It’s that time, folks, I bring you another Six Degrees of Separation, book-style! If you don’t know what this meme is then see my previous post or the creator’s website for more details. Basically, every month a book is chosen and participants have to get as far away from the book as possible in six steps. Here are my (somewhat belated) efforts…

This month’s chain begins with a book I’ve actually read (and adored): Lauren Groff’s Fates and Furies. This tells the story of the relationship of Lotto and Mathilde and their seemingly perfect marriage. As is all too often the case, there are two sides to every story and their marriage turns out to be a little… turbulent.

Speaking of turbulent and not-as-it-seems marriages, Gillian Flynn’s Gone Girl is pretty much the epitome of unreliable narrator. (Or so I’m told, I never actually made it past 50 or so pages when I tried to read it) The 2014 film adaptation of it starred Rosamund Pike as the perfect wife, Amy. She has also previously starred in a 2005 book-to-film adaptation of…

Jane Austen’s Pride and Prejudice, as directed by Joe Wright, which I love and thought she was the perfect Jane Bennet, but I digress… Pride and Prejudice is considered a classic of the 19th century, just like…

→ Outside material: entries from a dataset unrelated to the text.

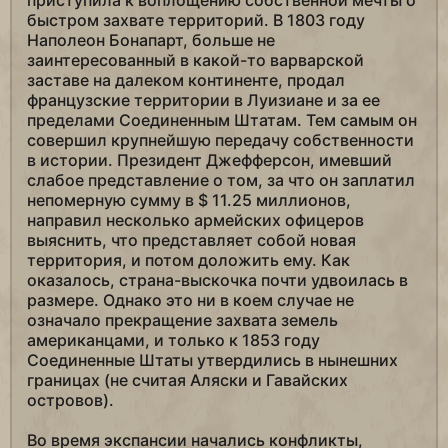
приступила к воплощению собственной мечты о
быстром захвате территорий. В 1803 году
Наполеон Бонапарт, больше не
заинтересованный в какой-то варварской
заставе на далеком континенте, продал
французские территории в Луизиане и за ее
пределами Соединенным Штатам. Тем самым он
совершил крупнейшую передачу собственности
в истории. Президент Джефферсон, имевший
слабое представление о том, за что он заплатил
непомерную сумму в $ 11.25 миллионов,
направил несколько армейских офицеров
выяснить, что представляет собой новая
территория, и потом доложить ему. Как
оказалось, страна-выскочка почти удвоилась в
размере. Однако это ни в коем случае не
означало прекращение захвата земель
американцами, и только к 1853 году
Соединенные Штаты утвердились в нынешних
границах (не считая Аляски и Гавайских
островов).
Во время экспансии начались конфликты,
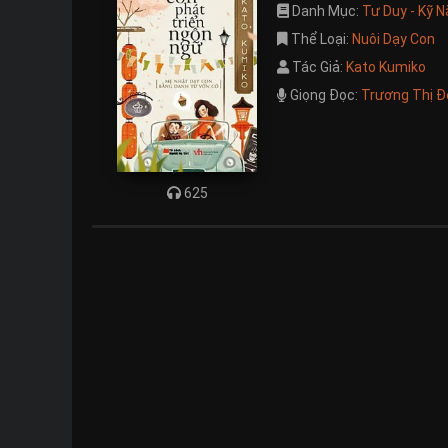
Danh Mục:
Tư Duy - Kỹ 
Thể Loại:
Nuôi Dạy Con
Tác Giả:
Kato Kumiko
Giọng Đọc:
Trương Thị Đ
625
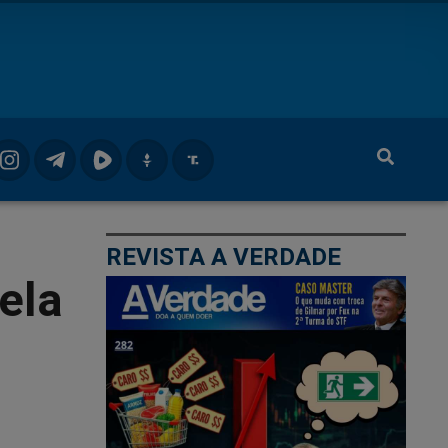
REVISTA A VERDADE
ela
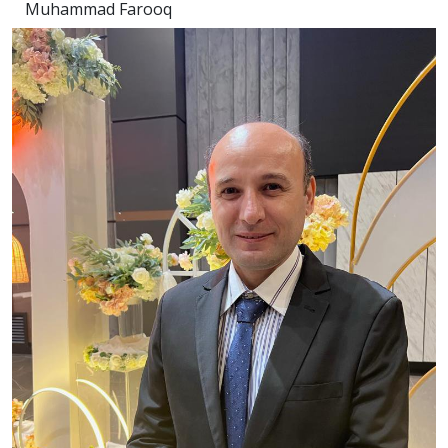
Muhammad Farooq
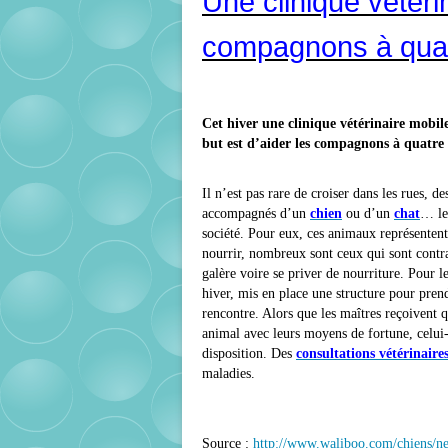
Une clinique vétéri
compagnons à quat
Cet hiver une clinique vétérinaire mobile
but est d’aider les compagnons à quatre 
Il n’est pas rare de croiser dans les rues,
accompagnés d’un
chien
ou d’un
chat
… leu
société. Pour eux, ces animaux représentent 
nourrir, nombreux sont ceux qui sont contr
galère voire se priver de nourriture. Pour l
hiver, mis en place une structure pour pren
rencontre. Alors que les maîtres reçoivent q
animal avec leurs moyens de fortune, celui-c
disposition. Des
consultations vétérinaire
maladies.
Source :
http://www.waliboo.com/chiens/ne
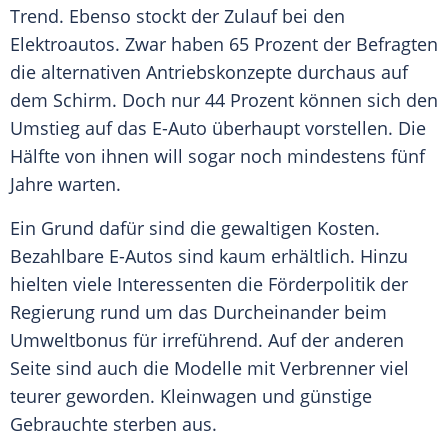
Trend
. Ebenso stockt der Zulauf bei den
Elektroautos
. Zwar haben 65 Prozent der Befragten
die alternativen
Antriebskonzepte
durchaus auf
dem Schirm. Doch nur 44 Prozent können sich den
Umstieg auf das E-Auto überhaupt vorstellen. Die
Hälfte von ihnen will sogar noch mindestens fünf
Jahre warten.
Ein Grund dafür sind die
gewaltigen
Kosten.
Bezahlbare E-Autos sind kaum erhältlich. Hinzu
hielten viele Interessenten die Förderpolitik der
Regierung rund um das
Durcheinander
beim
Umweltbonus
für irreführend. Auf der anderen
Seite sind auch die Modelle mit Verbrenner viel
teurer geworden.
Kleinwagen
und
günstige
Gebrauchte sterben aus.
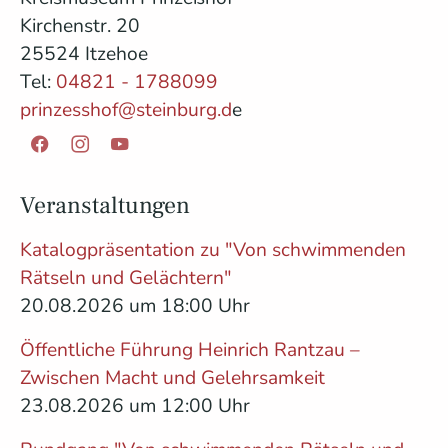
Kirchenstr. 20
25524 Itzehoe
Tel:
04821 - 1788099
prinzesshof@steinburg.d
e
Facebook
Instagram
YouTube
Veranstaltungen
Katalogpräsentation zu "Von schwimmenden
Rätseln und Gelächtern"
20.08.2026 um 18:00 Uhr
Öffentliche Führung Heinrich Rantzau –
Zwischen Macht und Gelehrsamkeit
23.08.2026 um 12:00 Uhr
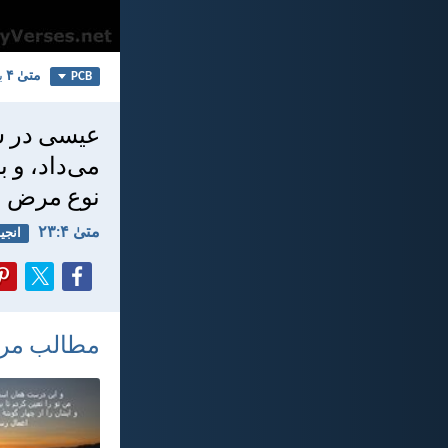
متی‌ٰ ۴
ب
PCB
عيسی در سر
می‌داد، و 
نوع مرض و 
متی‌ٰ ۴:‏۲۳
انجی
مطالب مر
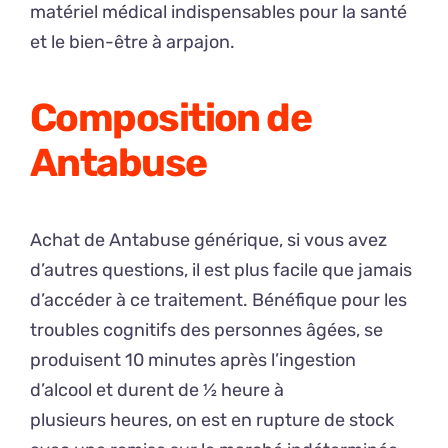
matériel médical indispensables pour la santé
et le bien-être à arpajon.
Composition de
Antabuse
Achat de Antabuse générique, si vous avez
d’autres questions, il est plus facile que jamais
d’accéder à ce traitement. Bénéfique pour les
troubles cognitifs des personnes âgées, se
produisent 10 minutes après l’ingestion
d’alcool et durent de ½ heure à
plusieurs heures, on est en rupture de stock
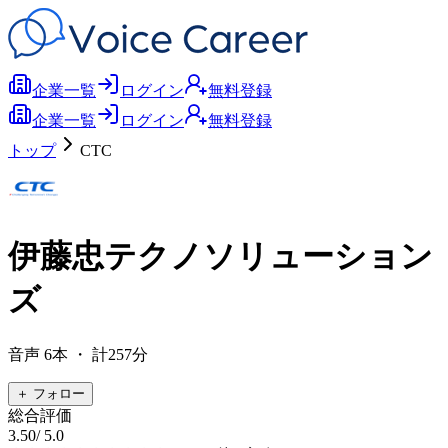
企業一覧
ログイン
無料登録
企業一覧
ログイン
無料登録
トップ
CTC
伊藤忠テクノソリューション
ズ
音声
6
本
・ 計257分
＋ フォロー
総合評価
3.50
/ 5.0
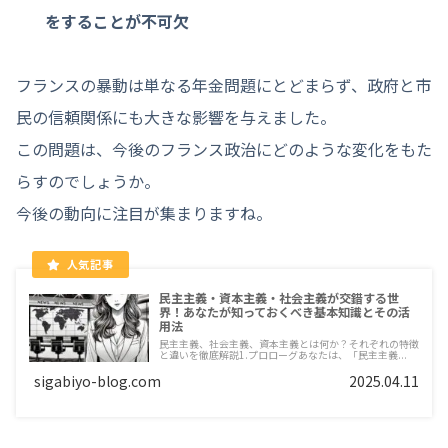
をすることが不可欠
フランスの暴動は単なる年金問題にとどまらず、政府と市
民の信頼関係にも大きな影響を与えました。
この問題は、今後のフランス政治にどのような変化をもた
らすのでしょうか。
今後の動向に注目が集まりますね。
民主主義・資本主義・社会主義が交錯する世
界！あなたが知っておくべき基本知識とその活
用法
民主主義、社会主義、資本主義とは何か？それぞれの特徴
と違いを徹底解説1.プロローグあなたは、「民主主義...
sigabiyo-blog.com
2025.04.11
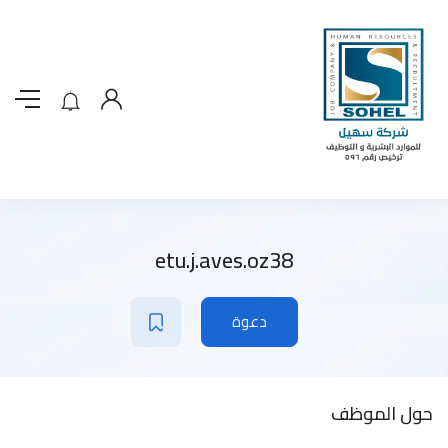
etu.j.aves.oz38
دعوة
حول الموظف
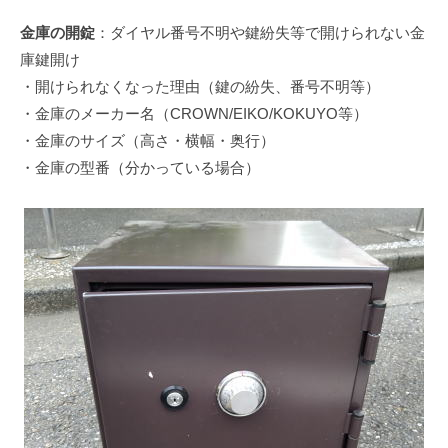
金庫の開錠
：ダイヤル番号不明や鍵紛失等で開けられない金
庫鍵開け
・開けられなくなった理由（鍵の紛失、番号不明等）
・金庫のメーカー名（CROWN/EIKO/KOKUYO等）
・金庫のサイズ（高さ・横幅・奥行）
・金庫の型番（分かっている場合）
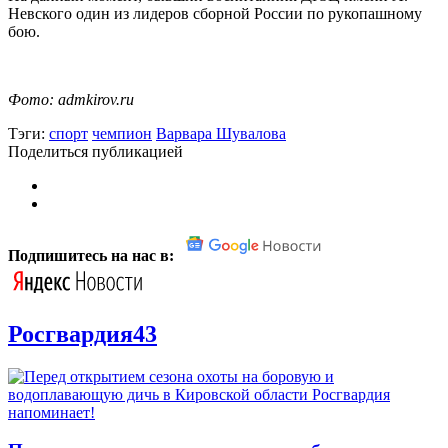
Невского один из лидеров сборной России по рукопашному
бою.
Фото: admkirov.ru
Тэги:
спорт
чемпион
Варвара Шувалова
Поделиться публикацией
Подпишитесь на нас в:
Росгвардия43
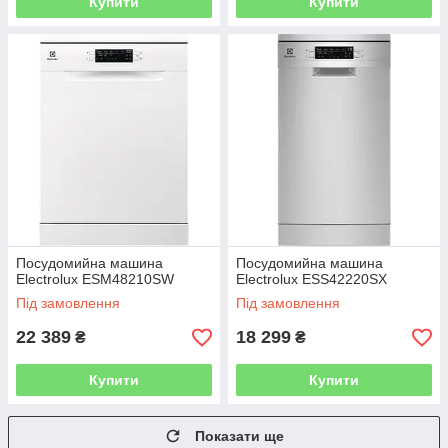
Купити
Купити
Посудомийна машина
Посудомийна машина
Electrolux ESM48210SW
Electrolux ESS42220SX
Під замовлення
Під замовлення
22 389
18 299
₴
₴
Купити
Купити
Показати ще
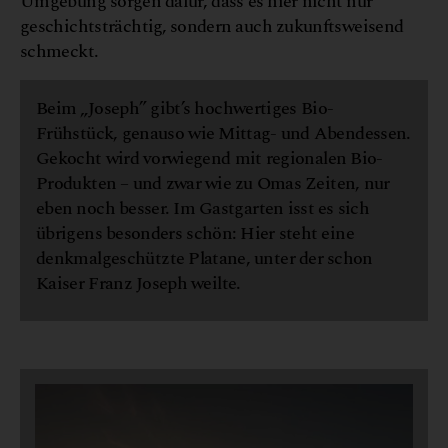
Umgebung sorgen dafür, dass es hier nicht nur
geschichtsträchtig, sondern auch zukunftsweisend
schmeckt.
Beim „Joseph” gibt’s hochwertiges Bio-
Frühstück, genauso wie Mittag- und Abendessen.
Gekocht wird vorwiegend mit regionalen Bio-
Produkten – und zwar wie zu Omas Zeiten, nur
eben noch besser. Im Gastgarten isst es sich
übrigens besonders schön: Hier steht eine
denkmalgeschützte Platane, unter der schon
Kaiser Franz Joseph weilte.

Jane Eyre by Charlotte Bronte, a story that tells the tale of the eponymous Jane from orphanhood to a position as governess at Thornfield Hall where she falls for the stern Mr Rochester. It’s a book I never “got”, I read it and it was fine but I don’t think I appreciated it as I should have (maybe I should give it a re-read now I’m older?) The bits of it I did enjoy, however, were the Gothic-y elements, as I seem to like my books with a slight Gothic trend. Unsurprisingly, then, this next Gothic-y book is high on my TBR…

Frances Hardinge’s The Lie Tree, ostensibly a children’s book which won the Costa Book of the Year Award in 2015. The main character, Faith, is a young girl with an interest in science (so I gather from the book’s synopsis). Another “Costa” winner (it was previously called the Whitbread Book Award until 2006) from 2001 which was the first “children’s” book to win the Award…

… and featured a strong young lady named Lyra, whose story is told in The Amber Spyglass by Philip Pullman, the third book in the His Dark Materials trilogy. The book takes place in cities in parallel worlds, not unlike…

V.E. Schwab’s A Darker Shade of Magic, the first in her Shades of Magic trilogy which tells of a very unique traveller, Kell, an ambassador to the royal family who is able to travel between parallel versions of a city called “London” situated in very different worlds which have different amounts of magic. I adore these books and am eagerly anticipating the final book in the trilogy, A Conjuring of Light, which is released tomorrow!

And there we have it, folks, from Fates and Furies to A Darker Shade of Magic, as easy as that! I highly encourage you to try it out this little game for yourself and share in the comments below or link to your own Six Degrees post.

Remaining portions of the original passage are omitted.